Il souligne également que lors de son interrogatoire, Badio a parlé de plusieurs de ces personnes et d’autres ayant fait l’objet de mandat d’amener, mais qui courent encore les rues tranquillement.
Espérance pense qu’il est possible que Badio soit remis à la justice américaine, compte tenu de son statut de résident des Etats-Unis, mais le processus pourrait durer un certain temps.
Un ex-officier militaire colombien à la retraite, German Rivera, a été condamné le 27 octobre 2023 à Miami à la réclusion criminelle à perpétuité pour son rôle dans l’assassinat en 2021 à Port-au-Prince de l’ancien président d’Haïti Jovenel Moïse.
Rivera, considéré comme un des meneurs du groupe de mercenaires qui a tué par balles l’ex-président le 7 juillet 2021, avait plaidé coupable de trois chefs d’accusation en septembre devant un tribunal fédéral de Miami, Etat de la Floride, aux Etats-Unis.
Rodolphe Jaar, un chilien- haïtien qui a été reconnu coupable par la justice américaine pour son rôle dans cette affaire, a été condamne également à la prison à vie.
Le 10 octobre 2023, John Joël Joseph, 52 ans, ex-sénateur haïtien a plaidé coupable devant un tribunal fédéral de Miami pour son rôle dans l’assassinat du président Jovenel Moise.
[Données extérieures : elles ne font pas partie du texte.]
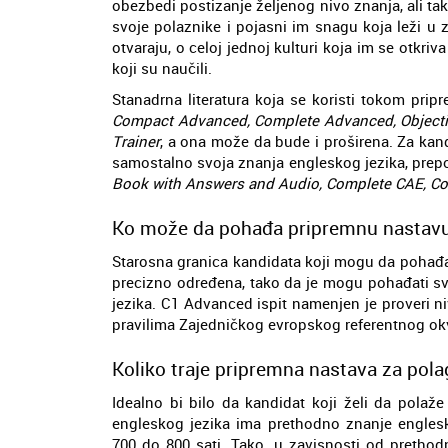
obezbedi postizanje željenog nivo znanja, ali ta
svoje polaznike i pojasni im snagu koja leži u
otvaraju, o celoj jednoj kulturi koja im se otk
koji su naučili.
Stanadrna literatura koja se koristi tokom pri
Compact Advanced, Complete Advanced, Objecti
Trainer
, a ona može da bude i proširena. Za kan
samostalno svoja znanja engleskog jezika, prepo
Book with Answers and Audio, Complete CAE, 
Ko može da pohađa pripremnu nastavu
Starosna granica kandidata koji mogu da pohađa
precizno određena, tako da je mogu pohađati sv
jezika. C1 Advanced ispit namenjen je proveri
pravilima Zajedničkog evropskog referentnog okvir
Koliko traje pripremna nastava za pol
Idealno bi bilo da kandidat koji želi da polaž
engleskog jezika ima prethodno znanje englesk
700 do 800 sati. Tako, u zavisnosti od prethod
Jovenel Moïse, 58e président d’Haïti, a été assassiné dans sa résidence à Pèlerin 5, dans la nuit du 6 au 7 juillet 2021 par un commando de de mercenaires colombiens et d’américains originaires d’Haïti.
Il a admis avoir aidé à obtenir des véhicules et tenté d’obtenir des armes à feu pour l’opération des co-conspirateurs visant le dirigeant haïtien, lors d’une déclaration sous serment. L’objectif de Joseph était de devenir Premier ministre sous le successeur de Moïse après la destitution de ce dernier.
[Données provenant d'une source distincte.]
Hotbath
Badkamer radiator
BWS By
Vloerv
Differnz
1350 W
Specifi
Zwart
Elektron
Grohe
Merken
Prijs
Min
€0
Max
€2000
En Haïti où le crime a été perpétré, aucun procès ne s’est encore tenu. De nombreux suspects dans cette affaire n’ont toujours pas été arrêtés alors que certains témoins refusent de comparaitre devant le juge d’instruction.
En plus de deux ans, au moins cinq juges d’instruction ont été désignés pour traiter ce dossier d’assassinat pour lequel la DCPJ peine à remonter les sources de financement.